Ringfort (Rath), Rathtrim, Co. Westmeath
Co. Westmeath |
Ringforts
A roughly Z-shaped depression in the ground is not usually the most dramatic feature of an early medieval enclosure, but at this ringfort in Rathtrim, County Westmeath, it may be the most telling.
The depression occupies the north-western half of the interior and is thought to be a collapsed souterrain, an underground passage or chamber typically cut into subsoil or rock, used in early medieval Ireland for storage and possibly refuge. The earthwork itself sits on a low rise in undulating pasture, with open views to the north and north-east, while higher ridges close in from the south and south-west.

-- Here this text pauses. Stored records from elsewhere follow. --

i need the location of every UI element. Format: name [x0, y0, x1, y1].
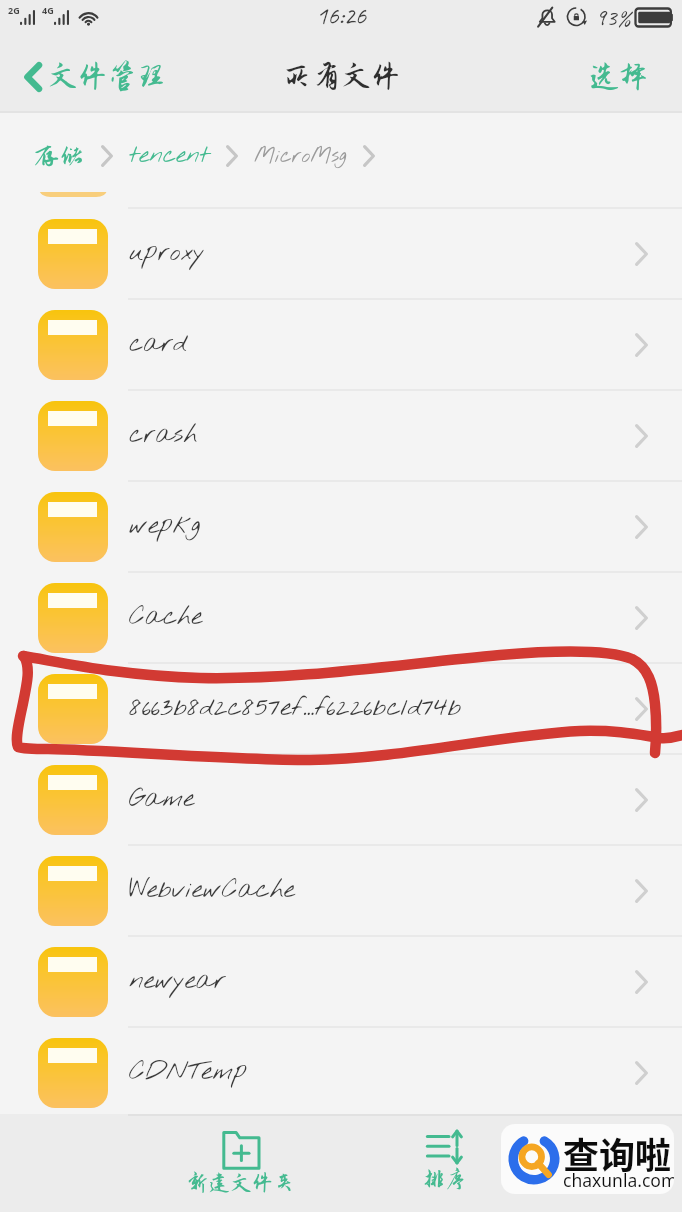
- button[interactable]: Game: [0, 753, 682, 844]
- staticText: uproxy: [129, 236, 635, 271]
- button[interactable]: crash: [0, 389, 682, 480]
- button[interactable]: 存储: [34, 134, 85, 178]
- button[interactable]: 8663b8d2c857ef...f6226bc1d74b: [0, 662, 682, 753]
- staticText: crash: [129, 418, 635, 453]
- button[interactable]: card: [0, 298, 682, 389]
- button[interactable]: MicroMsg: [254, 134, 347, 178]
- staticText: 文件管理: [48, 60, 167, 93]
- staticText: newyear: [129, 964, 635, 999]
- staticText: CDNTemp: [129, 1055, 635, 1090]
- staticText: chaxunla.com: [563, 1168, 674, 1192]
- staticText: 16:26: [316, 0, 366, 32]
- staticText: MicroMsg: [254, 142, 347, 170]
- staticText: tencent: [129, 140, 210, 172]
- button[interactable]: WebviewCache: [0, 844, 682, 935]
- staticText: 存储: [34, 142, 85, 170]
- staticText: 查询啦: [563, 1127, 672, 1179]
- staticText: wepkg: [129, 509, 635, 544]
- staticText: 8663b8d2c857ef...f6226bc1d74b: [129, 691, 635, 726]
- button[interactable]: tencent: [129, 132, 210, 180]
- staticText: 93%: [595, 2, 631, 32]
- button[interactable]: Cache: [0, 571, 682, 662]
- button[interactable]: wepkg: [0, 480, 682, 571]
- button[interactable]: 排序: [409, 1125, 481, 1195]
- button[interactable]: 选择: [566, 40, 682, 113]
- staticText: 2G: [8, 4, 20, 16]
- button[interactable]: 文件管理: [0, 40, 185, 113]
- staticText: Game: [129, 782, 635, 817]
- staticText: 所有文件: [282, 60, 401, 93]
- staticText: Cache: [129, 600, 635, 635]
- staticText: card: [129, 327, 635, 362]
- staticText: 选择: [590, 61, 648, 93]
- staticText: 4G: [42, 4, 54, 16]
- button[interactable]: uproxy: [0, 207, 682, 298]
- button[interactable]: CDNTemp: [0, 1026, 682, 1114]
- staticText: 新建文件夹: [187, 1171, 295, 1195]
- button[interactable]: newyear: [0, 935, 682, 1026]
- staticText: 排序: [423, 1167, 467, 1191]
- staticText: WebviewCache: [129, 873, 635, 908]
- button[interactable]: 新建文件夹: [173, 1125, 309, 1199]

The site is roughly circular, measuring around 32.5 metres in diameter, and was described in detail in 1980 as a bank that has been worn down to a scarp along much of its circuit. There is no visible entrance surviving, and no outer fosse, the defensive ditch that often accompanies monuments of this type. What complicates the picture further is that an old field boundary, running north-east to south-west, cuts straight through the monument, bisecting it in a way already visible on the Ordnance Survey six-inch map of 1837 and still recorded on the revised twenty-five-inch edition of 1913. This means the ringfort has been divided by agricultural activity for well over two centuries, with additional field banks extending from the outer face at the north-west and a second boundary cutting into the scarp at the north-north-west. The eastern half of the interior is level and offers no obvious surface features. Old cultivation ridges and small rock outcrops in the surrounding fields suggest the landscape around the monument has a long and layered history of use.